Observational Studies Poster Presentation

P0928 - Treatment patterns in Relapsing-Remitting Multiple Sclerosis patients starting injectable versus oral first-line Drug Modifying Therapies (ID 1752)

Speakers
  • M. Coutinho
Authors
  • M. Coutinho
  • P. Faustino
  • L. Leitão
  • C. Capela
  • M. Brum
  • J. Parra
  • J. Sequeira
  • A. Barros
  • C. Araújo
  • A. Sousa
  • F. Ladeira
Presentation Number
P0928
Presentation Topic
Observational Studies

Abstract

Background

Recently, the growing number of first-line Disease Modifying Therapies (DMTs) available in clinical practice increased the complexity of treatment choices in naive Relapsing Remitting Multiple Sclerosis (RRMS).

Objectives

We aimed to evaluate if baseline factors such as older age, being a childbearing-aged woman and having comorbidities influenced the choice of the first-line DMT and to analyze switching patterns between different first-line DMTs in a real-world sample.

Methods

We included all consecutive RRMS patients diagnosed between 2016-2020 with a minimum follow-up of 6 months, proposed to an EMA-approved first-line DMT. The DMTs were dichotomized as injectable (BRACE) vs oral DMTs (dimethyl fumarate, teriflunomide). We performed a binary regression to assess if age ≥ 55 years, being a childbearing-aged woman and having comorbidities influenced DMT choice.

The risk of DMT switch at follow-up was evaluated using a Kaplan-Meyer survival analysis with a log-rank test.

Results

107 patients were included in the analysis, 71 (66.4%) female, mean age 35.7±12.1 years.
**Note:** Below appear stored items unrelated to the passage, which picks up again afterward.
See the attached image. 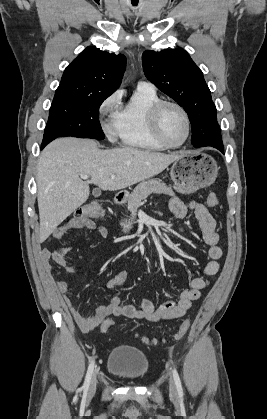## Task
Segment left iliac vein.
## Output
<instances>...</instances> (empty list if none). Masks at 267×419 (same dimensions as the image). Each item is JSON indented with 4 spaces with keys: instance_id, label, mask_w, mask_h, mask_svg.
I'll return each mask as SVG.
<instances>
[{
    "instance_id": "1",
    "label": "left iliac vein",
    "mask_w": 267,
    "mask_h": 419,
    "mask_svg": "<svg viewBox=\"0 0 267 419\" xmlns=\"http://www.w3.org/2000/svg\"><path fill=\"white\" fill-rule=\"evenodd\" d=\"M169 392H170V395L173 398H176L177 397L176 385H175V382L173 381L172 378H170V380H169Z\"/></svg>"
}]
</instances>
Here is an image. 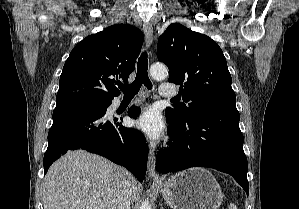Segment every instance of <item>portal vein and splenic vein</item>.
<instances>
[{
	"instance_id": "portal-vein-and-splenic-vein-1",
	"label": "portal vein and splenic vein",
	"mask_w": 299,
	"mask_h": 209,
	"mask_svg": "<svg viewBox=\"0 0 299 209\" xmlns=\"http://www.w3.org/2000/svg\"><path fill=\"white\" fill-rule=\"evenodd\" d=\"M93 209H100L99 207L95 206Z\"/></svg>"
}]
</instances>
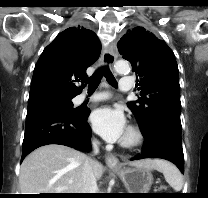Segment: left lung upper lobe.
<instances>
[{
	"mask_svg": "<svg viewBox=\"0 0 208 198\" xmlns=\"http://www.w3.org/2000/svg\"><path fill=\"white\" fill-rule=\"evenodd\" d=\"M117 47L140 78L136 86H140L141 97L127 105L142 134L150 132L158 123H169L181 130L179 71L172 50L143 27L130 30Z\"/></svg>",
	"mask_w": 208,
	"mask_h": 198,
	"instance_id": "obj_1",
	"label": "left lung upper lobe"
}]
</instances>
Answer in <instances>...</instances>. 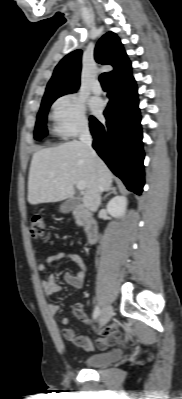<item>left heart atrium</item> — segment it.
I'll use <instances>...</instances> for the list:
<instances>
[{
  "label": "left heart atrium",
  "mask_w": 182,
  "mask_h": 399,
  "mask_svg": "<svg viewBox=\"0 0 182 399\" xmlns=\"http://www.w3.org/2000/svg\"><path fill=\"white\" fill-rule=\"evenodd\" d=\"M91 110L93 113H99L102 110V103L98 99H94L90 103Z\"/></svg>",
  "instance_id": "left-heart-atrium-1"
}]
</instances>
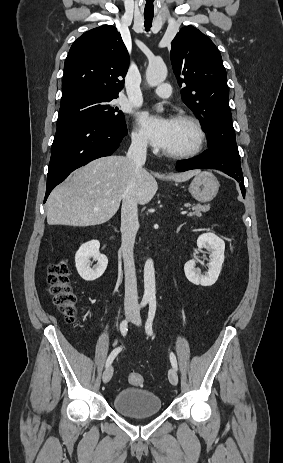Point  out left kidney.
I'll return each instance as SVG.
<instances>
[{
    "label": "left kidney",
    "instance_id": "1",
    "mask_svg": "<svg viewBox=\"0 0 283 463\" xmlns=\"http://www.w3.org/2000/svg\"><path fill=\"white\" fill-rule=\"evenodd\" d=\"M197 246L200 251L205 248L211 252L208 272L202 275L195 268V260H189L184 265L186 278L195 285L212 286L217 281L222 269L225 258V242L213 233H204L198 237Z\"/></svg>",
    "mask_w": 283,
    "mask_h": 463
}]
</instances>
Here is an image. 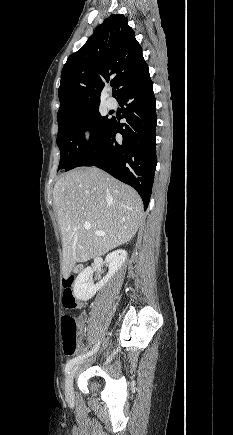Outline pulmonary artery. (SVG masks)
Masks as SVG:
<instances>
[{"label":"pulmonary artery","instance_id":"1","mask_svg":"<svg viewBox=\"0 0 233 435\" xmlns=\"http://www.w3.org/2000/svg\"><path fill=\"white\" fill-rule=\"evenodd\" d=\"M106 105L109 109H113L116 106V101L113 97H108L106 101Z\"/></svg>","mask_w":233,"mask_h":435}]
</instances>
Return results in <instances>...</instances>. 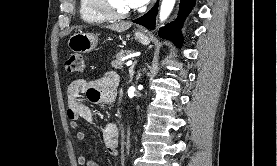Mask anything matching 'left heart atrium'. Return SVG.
I'll return each instance as SVG.
<instances>
[{"label":"left heart atrium","mask_w":277,"mask_h":166,"mask_svg":"<svg viewBox=\"0 0 277 166\" xmlns=\"http://www.w3.org/2000/svg\"><path fill=\"white\" fill-rule=\"evenodd\" d=\"M128 2L131 8H138L147 4L149 0H128Z\"/></svg>","instance_id":"obj_1"}]
</instances>
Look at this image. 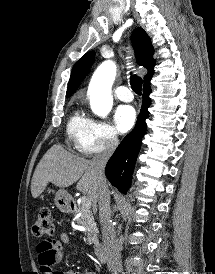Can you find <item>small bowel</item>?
Instances as JSON below:
<instances>
[{"label":"small bowel","mask_w":215,"mask_h":274,"mask_svg":"<svg viewBox=\"0 0 215 274\" xmlns=\"http://www.w3.org/2000/svg\"><path fill=\"white\" fill-rule=\"evenodd\" d=\"M63 244L72 245V241L66 232L59 234L58 240L41 241L36 246L40 272L43 274H96L95 272H54L52 266L62 260L65 255Z\"/></svg>","instance_id":"c3829d8e"}]
</instances>
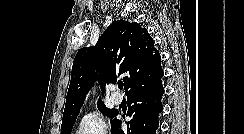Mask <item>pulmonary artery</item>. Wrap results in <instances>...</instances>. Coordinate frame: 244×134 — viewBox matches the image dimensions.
Masks as SVG:
<instances>
[{
	"label": "pulmonary artery",
	"mask_w": 244,
	"mask_h": 134,
	"mask_svg": "<svg viewBox=\"0 0 244 134\" xmlns=\"http://www.w3.org/2000/svg\"><path fill=\"white\" fill-rule=\"evenodd\" d=\"M111 101L115 104V105H119L121 102H122V97L116 93V92H113L111 94Z\"/></svg>",
	"instance_id": "pulmonary-artery-1"
}]
</instances>
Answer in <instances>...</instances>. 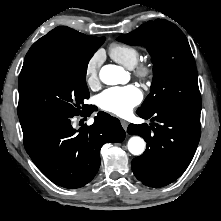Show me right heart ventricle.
Returning a JSON list of instances; mask_svg holds the SVG:
<instances>
[{
	"label": "right heart ventricle",
	"mask_w": 221,
	"mask_h": 221,
	"mask_svg": "<svg viewBox=\"0 0 221 221\" xmlns=\"http://www.w3.org/2000/svg\"><path fill=\"white\" fill-rule=\"evenodd\" d=\"M109 55L114 61L127 68H133L140 57L136 47L123 43H112L109 46Z\"/></svg>",
	"instance_id": "e07e8e85"
}]
</instances>
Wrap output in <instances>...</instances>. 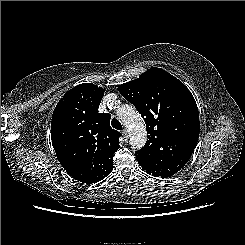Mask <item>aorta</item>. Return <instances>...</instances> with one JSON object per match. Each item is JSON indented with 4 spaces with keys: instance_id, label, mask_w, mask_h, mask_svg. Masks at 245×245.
<instances>
[{
    "instance_id": "aorta-1",
    "label": "aorta",
    "mask_w": 245,
    "mask_h": 245,
    "mask_svg": "<svg viewBox=\"0 0 245 245\" xmlns=\"http://www.w3.org/2000/svg\"><path fill=\"white\" fill-rule=\"evenodd\" d=\"M117 115L129 132L132 148L139 149L143 147L147 140V131L141 115L129 105L120 107Z\"/></svg>"
}]
</instances>
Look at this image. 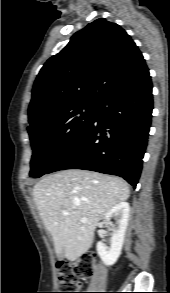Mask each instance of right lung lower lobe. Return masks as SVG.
<instances>
[{
  "instance_id": "1",
  "label": "right lung lower lobe",
  "mask_w": 170,
  "mask_h": 293,
  "mask_svg": "<svg viewBox=\"0 0 170 293\" xmlns=\"http://www.w3.org/2000/svg\"><path fill=\"white\" fill-rule=\"evenodd\" d=\"M153 109L147 69L110 91L97 105L95 117L47 173L84 169L124 178L134 188L142 170Z\"/></svg>"
}]
</instances>
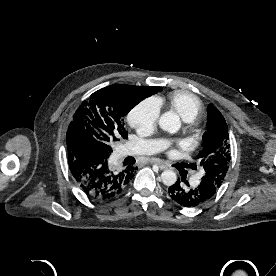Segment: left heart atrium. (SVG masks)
Returning a JSON list of instances; mask_svg holds the SVG:
<instances>
[{
    "label": "left heart atrium",
    "instance_id": "left-heart-atrium-1",
    "mask_svg": "<svg viewBox=\"0 0 276 276\" xmlns=\"http://www.w3.org/2000/svg\"><path fill=\"white\" fill-rule=\"evenodd\" d=\"M179 145L181 146L182 145V143L181 142H179ZM175 153V150L174 149H171L170 151H169V154L170 155H173Z\"/></svg>",
    "mask_w": 276,
    "mask_h": 276
}]
</instances>
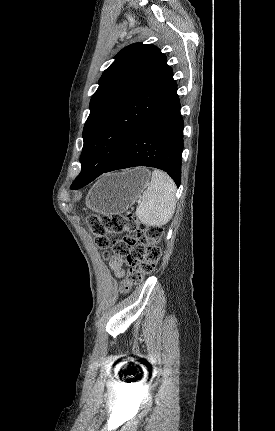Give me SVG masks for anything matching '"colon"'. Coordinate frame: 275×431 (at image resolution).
Here are the masks:
<instances>
[{"label": "colon", "instance_id": "1", "mask_svg": "<svg viewBox=\"0 0 275 431\" xmlns=\"http://www.w3.org/2000/svg\"><path fill=\"white\" fill-rule=\"evenodd\" d=\"M86 224L107 257L117 255L125 259L127 273L122 282L123 291L155 270L161 255L158 246L164 233L161 226L142 224L130 213L90 215ZM111 234L120 237L110 241Z\"/></svg>", "mask_w": 275, "mask_h": 431}]
</instances>
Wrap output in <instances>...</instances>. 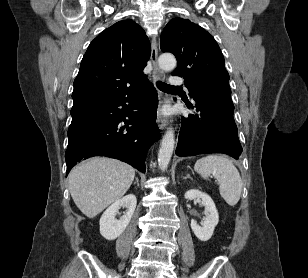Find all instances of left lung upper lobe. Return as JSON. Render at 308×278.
Wrapping results in <instances>:
<instances>
[{
    "label": "left lung upper lobe",
    "mask_w": 308,
    "mask_h": 278,
    "mask_svg": "<svg viewBox=\"0 0 308 278\" xmlns=\"http://www.w3.org/2000/svg\"><path fill=\"white\" fill-rule=\"evenodd\" d=\"M160 47L175 55L178 66L172 75L185 79L190 96L203 88L228 82L223 54L215 39L190 20L174 18L164 28Z\"/></svg>",
    "instance_id": "1"
}]
</instances>
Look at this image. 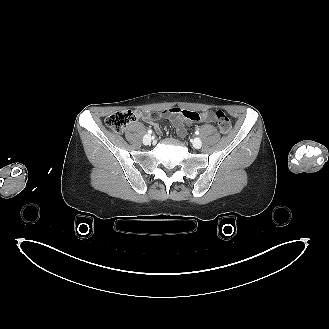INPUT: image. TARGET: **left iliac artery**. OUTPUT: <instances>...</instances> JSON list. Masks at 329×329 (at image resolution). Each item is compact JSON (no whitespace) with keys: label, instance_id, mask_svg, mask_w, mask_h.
I'll use <instances>...</instances> for the list:
<instances>
[{"label":"left iliac artery","instance_id":"left-iliac-artery-1","mask_svg":"<svg viewBox=\"0 0 329 329\" xmlns=\"http://www.w3.org/2000/svg\"><path fill=\"white\" fill-rule=\"evenodd\" d=\"M195 134H196V135H199V131H198V129L195 131Z\"/></svg>","mask_w":329,"mask_h":329}]
</instances>
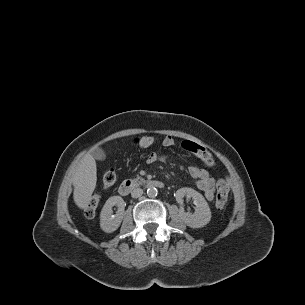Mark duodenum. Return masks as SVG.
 <instances>
[{"label":"duodenum","mask_w":305,"mask_h":305,"mask_svg":"<svg viewBox=\"0 0 305 305\" xmlns=\"http://www.w3.org/2000/svg\"><path fill=\"white\" fill-rule=\"evenodd\" d=\"M149 187H155V188H163L164 183L159 180H152L147 183ZM134 188V184L131 181H123L119 187H118V192L122 196H127L131 193V191Z\"/></svg>","instance_id":"obj_1"}]
</instances>
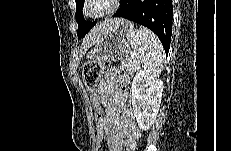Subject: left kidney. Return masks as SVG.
I'll return each mask as SVG.
<instances>
[{
	"instance_id": "1",
	"label": "left kidney",
	"mask_w": 231,
	"mask_h": 151,
	"mask_svg": "<svg viewBox=\"0 0 231 151\" xmlns=\"http://www.w3.org/2000/svg\"><path fill=\"white\" fill-rule=\"evenodd\" d=\"M163 92V82L139 71L132 82V106L141 130H148L158 114Z\"/></svg>"
}]
</instances>
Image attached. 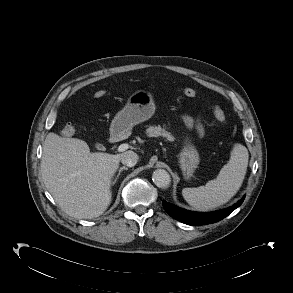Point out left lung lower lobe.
<instances>
[{
    "instance_id": "left-lung-lower-lobe-1",
    "label": "left lung lower lobe",
    "mask_w": 293,
    "mask_h": 293,
    "mask_svg": "<svg viewBox=\"0 0 293 293\" xmlns=\"http://www.w3.org/2000/svg\"><path fill=\"white\" fill-rule=\"evenodd\" d=\"M244 198L245 197H243L239 202H237L235 205L227 209L209 213H198L180 209L173 204L167 203L165 200H163L162 204L165 211L171 217L182 223L188 225H206L220 221L221 219L228 216L232 211H234L237 207H239L242 204Z\"/></svg>"
}]
</instances>
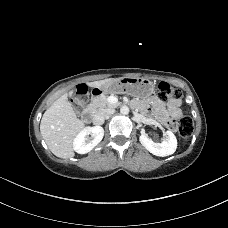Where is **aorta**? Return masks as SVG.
Wrapping results in <instances>:
<instances>
[{
	"instance_id": "1",
	"label": "aorta",
	"mask_w": 228,
	"mask_h": 228,
	"mask_svg": "<svg viewBox=\"0 0 228 228\" xmlns=\"http://www.w3.org/2000/svg\"><path fill=\"white\" fill-rule=\"evenodd\" d=\"M121 114L127 115L129 113V107L128 106H122L120 109Z\"/></svg>"
}]
</instances>
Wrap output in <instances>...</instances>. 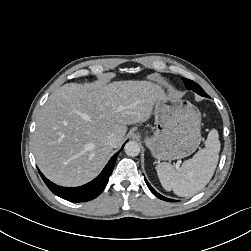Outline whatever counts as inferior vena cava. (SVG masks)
<instances>
[{
    "label": "inferior vena cava",
    "mask_w": 251,
    "mask_h": 251,
    "mask_svg": "<svg viewBox=\"0 0 251 251\" xmlns=\"http://www.w3.org/2000/svg\"><path fill=\"white\" fill-rule=\"evenodd\" d=\"M116 141H117V135L114 134V133L108 135L106 140H105L106 144L111 146V147H115Z\"/></svg>",
    "instance_id": "1"
}]
</instances>
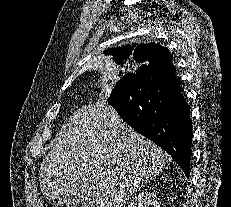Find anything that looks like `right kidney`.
<instances>
[{"label": "right kidney", "mask_w": 231, "mask_h": 207, "mask_svg": "<svg viewBox=\"0 0 231 207\" xmlns=\"http://www.w3.org/2000/svg\"><path fill=\"white\" fill-rule=\"evenodd\" d=\"M128 207H160V204L155 192H145L135 197Z\"/></svg>", "instance_id": "ca27d5eb"}]
</instances>
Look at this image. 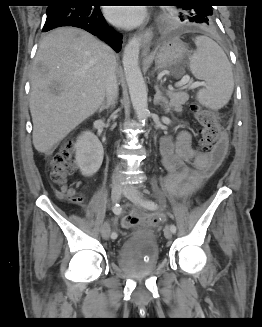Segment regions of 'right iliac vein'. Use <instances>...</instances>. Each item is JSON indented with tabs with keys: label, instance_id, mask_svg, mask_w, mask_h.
Listing matches in <instances>:
<instances>
[{
	"label": "right iliac vein",
	"instance_id": "1",
	"mask_svg": "<svg viewBox=\"0 0 262 327\" xmlns=\"http://www.w3.org/2000/svg\"><path fill=\"white\" fill-rule=\"evenodd\" d=\"M122 192V187L119 182L113 184L111 188V200L113 203L119 201ZM110 225L108 222H105L101 227V235L104 239H108L110 236Z\"/></svg>",
	"mask_w": 262,
	"mask_h": 327
}]
</instances>
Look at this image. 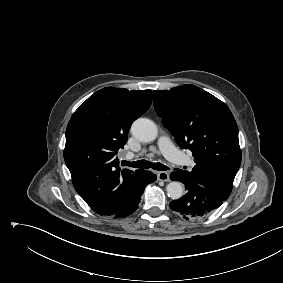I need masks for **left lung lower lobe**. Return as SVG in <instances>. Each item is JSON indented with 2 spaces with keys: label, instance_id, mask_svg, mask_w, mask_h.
<instances>
[{
  "label": "left lung lower lobe",
  "instance_id": "0a47b994",
  "mask_svg": "<svg viewBox=\"0 0 283 283\" xmlns=\"http://www.w3.org/2000/svg\"><path fill=\"white\" fill-rule=\"evenodd\" d=\"M170 179L185 185L186 194L172 201L170 208L186 220L206 217L218 209L224 201L214 192L185 178L177 169L171 173Z\"/></svg>",
  "mask_w": 283,
  "mask_h": 283
}]
</instances>
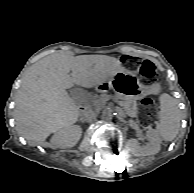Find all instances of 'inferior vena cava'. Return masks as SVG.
<instances>
[{
	"label": "inferior vena cava",
	"mask_w": 194,
	"mask_h": 193,
	"mask_svg": "<svg viewBox=\"0 0 194 193\" xmlns=\"http://www.w3.org/2000/svg\"><path fill=\"white\" fill-rule=\"evenodd\" d=\"M97 117V112L93 110H88L83 117V120L90 121L92 119H95Z\"/></svg>",
	"instance_id": "obj_1"
}]
</instances>
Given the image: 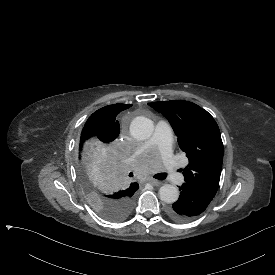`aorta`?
Segmentation results:
<instances>
[{"instance_id": "obj_1", "label": "aorta", "mask_w": 275, "mask_h": 275, "mask_svg": "<svg viewBox=\"0 0 275 275\" xmlns=\"http://www.w3.org/2000/svg\"><path fill=\"white\" fill-rule=\"evenodd\" d=\"M153 131L154 125L152 120L144 116L135 117L130 124V133L137 140L148 139ZM159 195L161 201L170 204L178 200L179 191L177 187L171 184H165L160 187Z\"/></svg>"}]
</instances>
The majority of patients starting a first-line treatment (58.9%) started an oral DMT.

Childbearing-aged women were almost 3 times more likely to be proposed to injectable treatment (OR 2.860, 95%CI 1.191-6.864, p=0.019), while older age and the presence of comorbidities did not influence DMT choice (p>0.05).

During a mean follow-up of 23.6 months, 34 (31.8%) patients switched treatment, the majority (61.8%) due to treatment failure. The survival analysis revealed a higher risk of treatment switch during follow-up in patients starting injectable DMTs (HR 0.475, 95%CI 0.240-0.943, log rank p=0.029).

Conclusions

The oral DMTs have become the most common first-line treatment in the contemporary management of naive-RRMS. Being a childbearing-aged woman, however, seemed determinant in the proposal for an injectable DMT, probably due to the higher safety of these drugs during pregnancy.

The oral DMTs were associated with a lower risk of treatment switch and might be considered from early stages on to enhance treatment persistence.